WHAT YOU ARE ASKED TO DO: The answer must consist of every line from the entries that holds the word "Революционеров".

RECORDS FOR THE EXERCISE:

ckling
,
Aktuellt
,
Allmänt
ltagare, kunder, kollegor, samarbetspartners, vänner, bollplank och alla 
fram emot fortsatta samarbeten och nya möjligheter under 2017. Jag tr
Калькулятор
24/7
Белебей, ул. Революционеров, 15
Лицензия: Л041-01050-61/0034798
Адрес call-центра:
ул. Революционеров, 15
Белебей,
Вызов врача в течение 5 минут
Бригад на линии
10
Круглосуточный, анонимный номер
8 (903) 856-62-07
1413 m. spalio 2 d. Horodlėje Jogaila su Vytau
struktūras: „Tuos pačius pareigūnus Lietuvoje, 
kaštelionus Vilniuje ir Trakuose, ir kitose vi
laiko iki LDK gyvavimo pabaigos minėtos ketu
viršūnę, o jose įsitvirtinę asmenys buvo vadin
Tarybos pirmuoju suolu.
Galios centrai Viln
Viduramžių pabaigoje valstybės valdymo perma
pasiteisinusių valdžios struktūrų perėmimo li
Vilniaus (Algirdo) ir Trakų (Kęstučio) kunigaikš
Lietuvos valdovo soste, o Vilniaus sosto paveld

---

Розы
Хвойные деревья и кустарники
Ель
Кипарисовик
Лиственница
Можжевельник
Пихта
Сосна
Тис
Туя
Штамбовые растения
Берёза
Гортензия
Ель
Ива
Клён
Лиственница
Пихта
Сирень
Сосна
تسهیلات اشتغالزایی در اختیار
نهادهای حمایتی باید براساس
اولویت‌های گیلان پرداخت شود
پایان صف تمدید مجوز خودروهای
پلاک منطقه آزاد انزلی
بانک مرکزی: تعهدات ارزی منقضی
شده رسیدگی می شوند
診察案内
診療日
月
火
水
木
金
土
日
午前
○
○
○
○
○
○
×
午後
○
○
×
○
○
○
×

RESPONSE FOR THIS EXERCISE:
Белебей, ул. Революционеров, 15
ул. Революционеров, 15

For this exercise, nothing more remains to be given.